— Exercise —
In the records that follow, skip the pictures and print everything else exactly.

***

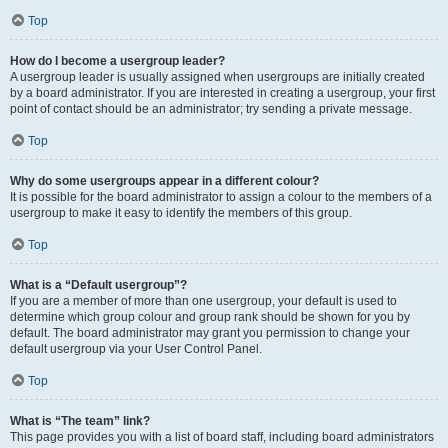
Top
How do I become a usergroup leader?
A usergroup leader is usually assigned when usergroups are initially created
by a board administrator. If you are interested in creating a usergroup, your first
point of contact should be an administrator; try sending a private message.
Top
Why do some usergroups appear in a different colour?
It is possible for the board administrator to assign a colour to the members of a
usergroup to make it easy to identify the members of this group.
Top
What is a “Default usergroup”?
If you are a member of more than one usergroup, your default is used to
determine which group colour and group rank should be shown for you by
default. The board administrator may grant you permission to change your
default usergroup via your User Control Panel.
Top
What is “The team” link?
This page provides you with a list of board staff, including board administrators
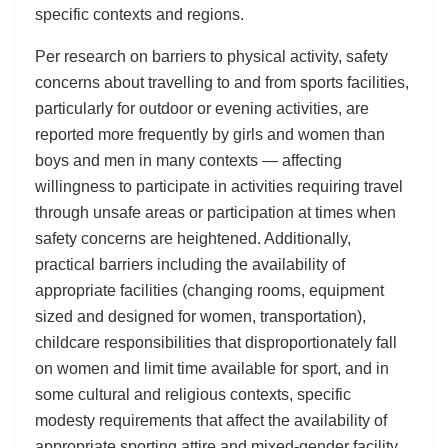
specific contexts and regions.
Per research on barriers to physical activity, safety
concerns about travelling to and from sports facilities,
particularly for outdoor or evening activities, are
reported more frequently by girls and women than
boys and men in many contexts — affecting
willingness to participate in activities requiring travel
through unsafe areas or participation at times when
safety concerns are heightened. Additionally,
practical barriers including the availability of
appropriate facilities (changing rooms, equipment
sized and designed for women, transportation),
childcare responsibilities that disproportionately fall
on women and limit time available for sport, and in
some cultural and religious contexts, specific
modesty requirements that affect the availability of
appropriate sporting attire and mixed-gender facility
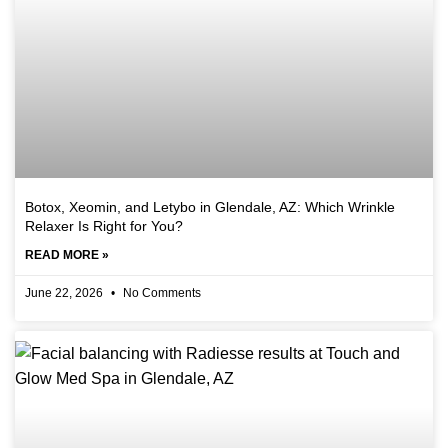
Botox, Xeomin, and Letybo in Glendale, AZ: Which Wrinkle
Relaxer Is Right for You?
READ MORE »
June 22, 2026
No Comments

***

— Written response —
Top
How do I become a usergroup leader?
A usergroup leader is usually assigned when usergroups are initially created
by a board administrator. If you are interested in creating a usergroup, your first
point of contact should be an administrator; try sending a private message.
Top
Why do some usergroups appear in a different colour?
It is possible for the board administrator to assign a colour to the members of a
usergroup to make it easy to identify the members of this group.
Top
What is a “Default usergroup”?
If you are a member of more than one usergroup, your default is used to
determine which group colour and group rank should be shown for you by
default. The board administrator may grant you permission to change your
default usergroup via your User Control Panel.
Top
What is “The team” link?
This page provides you with a list of board staff, including board administrators
specific contexts and regions.
Per research on barriers to physical activity, safety
concerns about travelling to and from sports facilities,
particularly for outdoor or evening activities, are
reported more frequently by girls and women than
boys and men in many contexts — affecting
willingness to participate in activities requiring travel
through unsafe areas or participation at times when
safety concerns are heightened. Additionally,
practical barriers including the availability of
appropriate facilities (changing rooms, equipment
sized and designed for women, transportation),
childcare responsibilities that disproportionately fall
on women and limit time available for sport, and in
some cultural and religious contexts, specific
modesty requirements that affect the availability of
appropriate sporting attire and mixed-gender facility
Botox, Xeomin, and Letybo in Glendale, AZ: Which Wrinkle
Relaxer Is Right for You?
READ MORE »
June 22, 2026
No Comments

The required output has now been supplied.